Respondents mistakenly suggest (EarthLink Br. 37, 38) that the Commission's reasoning would exclude cable modem service from the category of "information service," because information services are by definition provided "via telecommunications" whereas cable modem service generally entails a change in the form or content of information. But the fact that cable modem service is not viewed as an "offering" of telecommunications (and hence is not a telecommunications service) does not mean that it does not contain a telecommunications component; to the contrary, the Commission has consistently found that Internet access generally, and cable modem service in particular, employ telecommunications in conjunction with information processing capabilities. Pet. App. 95a-98a. There is no "offering" of telecommunications because the Commission has reasonably concluded that the "offer" should be examined as a whole from the perspective of the subscriber.

II. UNDER LONG-SETTLED STANDARDS, CABLE MODEM SERVICE IS NOT A COMMON-CARRIER SERVICE UNDER THE COMMUNICATIONS ACT

A. Common Carrier Status Under The Act

Respondents place considerable reliance on the FCC's pre-1996 regulation of common carriers' "enhanced" service offerings under the Computer II regime. According to respondents, the FCC is obligated to regulate cable modem service in the 21st century using the same regulatory approach it adopted decades ago to govern telephone common carriers operating in a monopoly environment. Respondents' arguments are wholly unpersuasive.

1. The FCC's view that a provider of cable modem service has made an "offering" of only a single, integrated information service is consistent with the settled understanding of the Communications Act. A provider of telecommunications service is a common carrier under the Act. See 47 U.S.C. 153(44). It has long been settled that an entity may become a common-carrier provider of telecommunications services in two ways. The entity may either voluntarily choose to offer telecommunications (i.e., pure transmission capacity) to the public generally as a common carrier, or, if "the public interest requires common carrier operation of the proposed facility," the Commission may require the entity to make such an offering. In re Cable & Wireless, PLC, 12 F.C.C.R. 8516, 8522 ¶¶ 14-15 (1997). See generally Virgin Islands Tel. Corp. v. FCC, 198 F.3d 921, 925-926 (D.C. Cir. 1999); National Ass'n of Regulatory Util. Comm'rs v. FCC, 525 F.2d 630, 642 (D.C. Cir.), cert. denied, 425 U.S. 992 (1976). Generally, the FCC has found that the public interest prong is satisfied if the entity involved has sufficient market power to warrant imposing a common-carrier requirement. See Cable & Wireless, 12 F.C.C.R. at 8522-8523 ¶¶ 15-16; Virgin Islands Tel., 198 F.3d at 925.

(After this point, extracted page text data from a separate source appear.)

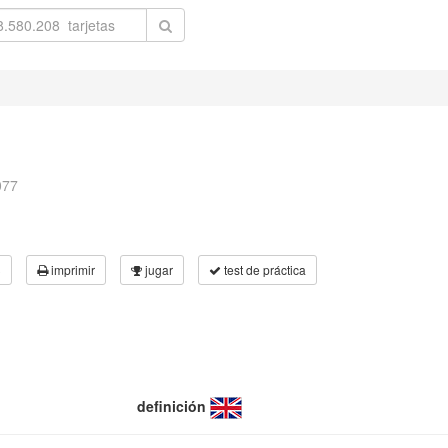
077
3
imprimir
jugar
test de práctica
definición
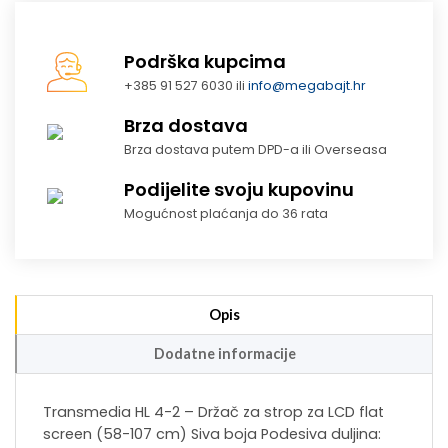
Podrška kupcima
+385 91 527 6030 ili
info@megabajt.hr
Brza dostava
Brza dostava putem DPD-a ili Overseasa
Podijelite svoju kupovinu
Mogućnost plaćanja do 36 rata
Opis
Dodatne informacije
Transmedia HL 4-2 – Držač za strop za LCD flat
screen (58-107 cm) Siva boja Podesiva duljina:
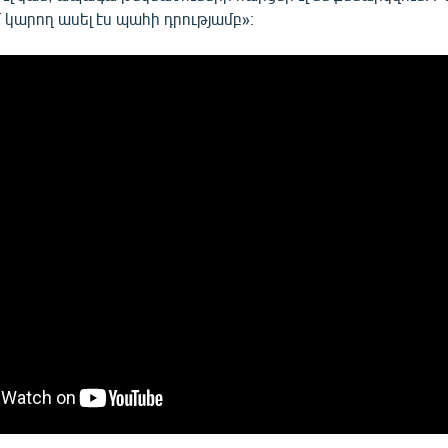
մ կարող ասել էս պահի դրությամբ»։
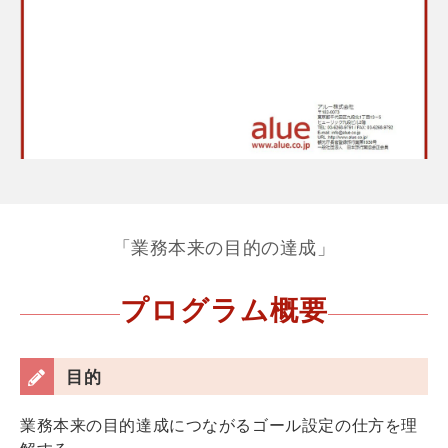
「業務本来の目的の達成」
プログラム概要
目的
業務本来の目的達成につながるゴール設定の仕方を理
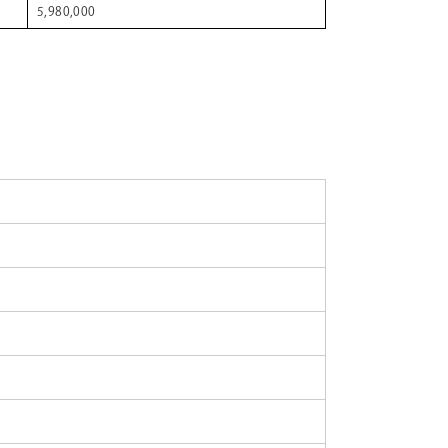
5,980,000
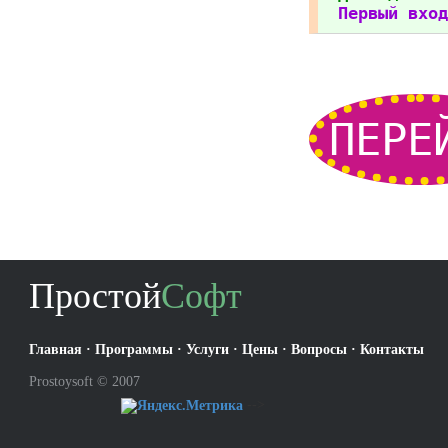
Первый вход
ПЕРЕ
Простой
Софт
Главная
·
Программы
·
Услуги
·
Цены
·
Вопросы
·
Контакты
Prostoysoft © 2007
-->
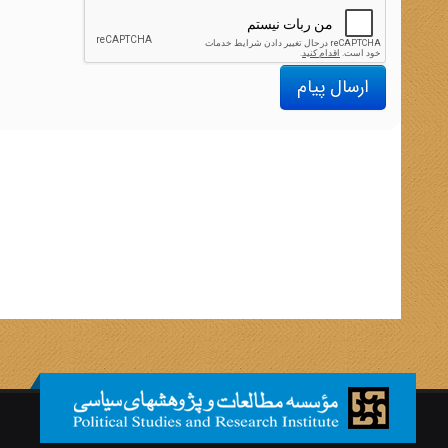
ارسال پیام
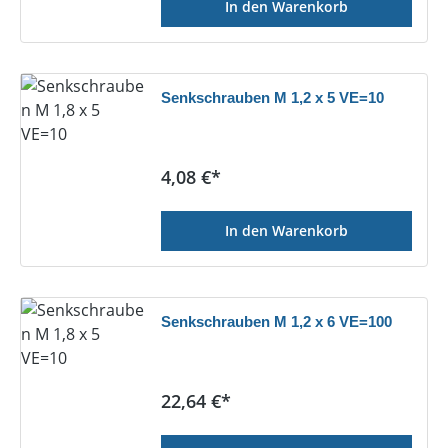
In den Warenkorb
Senkschrauben M 1,2 x 5 VE=10
Regulärer Preis:
4,08 €*
In den Warenkorb
Senkschrauben M 1,2 x 6 VE=100
Regulärer Preis:
22,64 €*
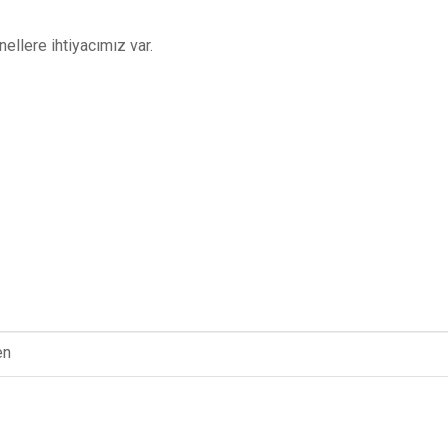
llere ihtiyacımız var.
en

2. Under that settled analysis, respondents' repeated complaints that the Commission has allowed cable operators' "self-interested economic choice," EarthLink Br. 26, to determine the regulatory status of their offerings ring hollow. Recognizing that cable operators have the same prerogative to choose how to offer their service as others under the Act will not cause common carriage regulation to "fall apart" or render Title II "a dead letter." EarthLink Br. 21; MCI Br. 14. One prong of the test for common-carrier status has always turned on business decisions by the entity in question -i.e., whether the entity voluntarily chooses to offer pure transmission services indiscriminately to all purchasers. Cable modem providers have not done so. Pet. App. 97a. Accordingly, cable modem providers are not common carriers-and not providers of telecommunications service- under that prong of the test.

3. The other prong of the "common carrier" test gives the Commission ample authority to require cable operators, if "the public interest requires," Cable & Wireless, 12 F.C.C.R. at 8522 ¶¶ 14-15, to break out the transmission component incorporated into their service and offer it as a separate, common-carrier service. But the Commission has not yet made such a determination. In its order below, the Commission issued a broad notice of proposed rulemaking seeking further comment on whether "to require that cable operators provide unaffiliated ISPs with the right to access cable modem service customers directly." Pet. App. 134a; see id. at 135a-136a. As a result of that further proceeding, the Commission could conclude that the public interest requires some sort of ISP access requirement short of common carriage, or even that cable operators must offer telecommunications on a stand-alone basis, such that they would become telecommunications carriers subject to Title II. At present, however, the Commission has not completed that further proceeding. Accordingly, cable operators are not now subject to common carrier obligations under Title II.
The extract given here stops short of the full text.